Problem —
A copy is needed of each line in the records that has the word "square".

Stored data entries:

######

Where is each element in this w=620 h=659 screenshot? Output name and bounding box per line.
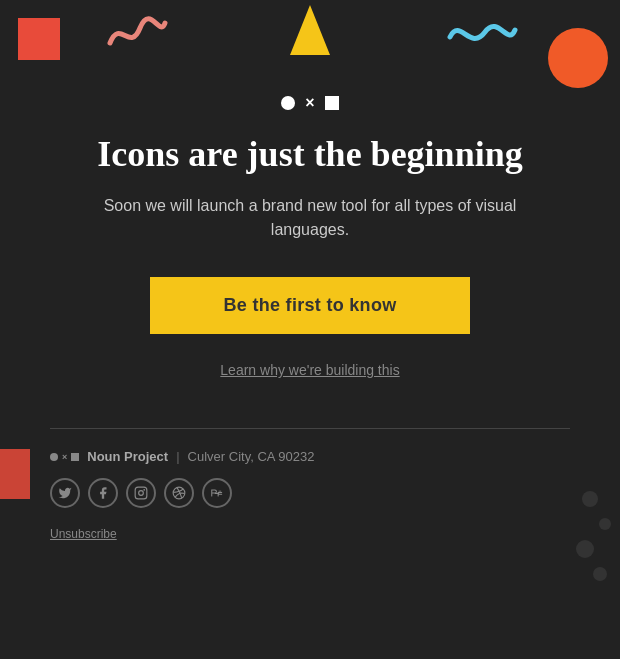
footer-logo-row: × Noun Project | Culver City, CA 90232 (50, 449, 570, 464)
cta-button[interactable]: Be the first to know (150, 277, 470, 334)
learn-why-link[interactable]: Learn why we're building this (220, 362, 399, 378)
facebook-icon[interactable] (88, 478, 118, 508)
footer-address: Culver City, CA 90232 (188, 449, 315, 464)
behance-icon[interactable] (202, 478, 232, 508)
footer: × Noun Project | Culver City, CA 90232 (0, 449, 620, 562)
symbol-row: × (281, 95, 338, 111)
symbol-circle (281, 96, 295, 110)
footer-symbol-square (71, 453, 79, 461)
footer-symbols: × (50, 452, 79, 462)
main-content: × Icons are just the beginning Soon we w… (0, 0, 620, 582)
dribbble-icon[interactable] (164, 478, 194, 508)
footer-separator: | (176, 449, 179, 464)
unsubscribe-link[interactable]: Unsubscribe (50, 527, 117, 541)
svg-rect-9 (218, 491, 221, 492)
symbol-square (325, 96, 339, 110)
footer-divider (50, 428, 570, 429)
footer-symbol-circle (50, 453, 58, 461)
main-title: Icons are just the beginning (57, 133, 562, 176)
instagram-icon[interactable] (126, 478, 156, 508)
svg-point-7 (143, 489, 145, 491)
svg-rect-5 (135, 487, 147, 499)
footer-brand: Noun Project (87, 449, 168, 464)
subtitle: Soon we will launch a brand new tool for… (0, 194, 620, 242)
symbol-x: × (305, 95, 314, 111)
twitter-icon[interactable] (50, 478, 80, 508)
social-icons-row (50, 478, 570, 508)
footer-symbol-x: × (62, 452, 67, 462)
svg-point-6 (139, 491, 144, 496)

######

Task answer —
footer-symbol-square (71, 453, 79, 461)
symbol-square (325, 96, 339, 110)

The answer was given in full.